I guess the issue is not with the python specifically but with overall RAM management in Linux. So here's the code:
!pip install numpy opencv-python pandas matplotlib tensorflow scikit-learn
import numpy as np
import cv2 as cv
import pandas as pd
import matplotlib.pyplot as plt
import os
import gc
gc.enable()
train_dir = 'fruits-360/Training'
classes = os.listdir(train_dir)
classes = classes[:30]
all_arrays=[]
img_size=100
for i in classes:
path=os.path.join(train_dir, i)
class_num=classes.index(i)
for img in os.listdir(path):
img_array=cv.imread(os.path.join(path, img))
mig_array=cv.cvtColor(img_array, cv.COLOR_BGR2RGB)
all_arrays.append([img_array, class_num])

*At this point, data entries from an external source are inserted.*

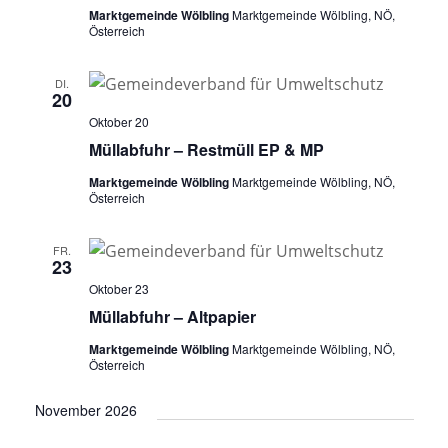
Marktgemeinde Wölbling
Marktgemeinde Wölbling, NÖ,
Österreich
DI.
20
Oktober 20
Müllabfuhr – Restmüll EP & MP
Marktgemeinde Wölbling
Marktgemeinde Wölbling, NÖ,
Österreich
FR.
23
Oktober 23
Müllabfuhr – Altpapier
Marktgemeinde Wölbling
Marktgemeinde Wölbling, NÖ,
Österreich
November 2026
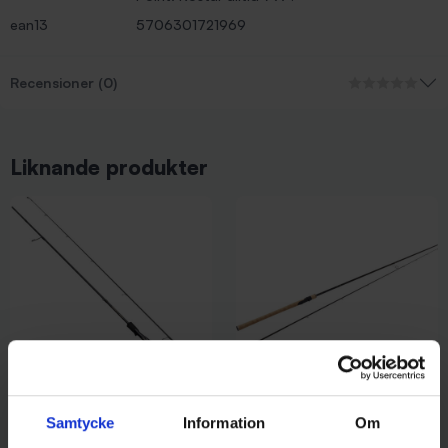
ean13
5706301721969
Recensioner (0)
Liknande produkter
Abu Garcia
Westin
Samtycke
Information
Om
Abu Garcia Orra 702M 7-28g -
Westin W2 Spin 7'1'' ML 5-25g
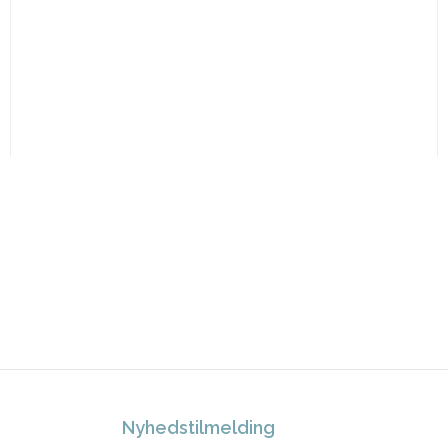
Nyhedstilmelding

test_dir = 'fruits-360/Test'
classes2 = os.listdir(test_dir)
classes2 = classes2[:30]
all_arrays2=[]
img_size=100
for i in classes2:
path=os.path.join(test_dir, i)
class_num2=classes.index(i)
for img in os.listdir(path):
img_array=cv.imread(os.path.join(path, img))
mig_array=cv.cvtColor(img_array, cv.COLOR_BGR2RGB)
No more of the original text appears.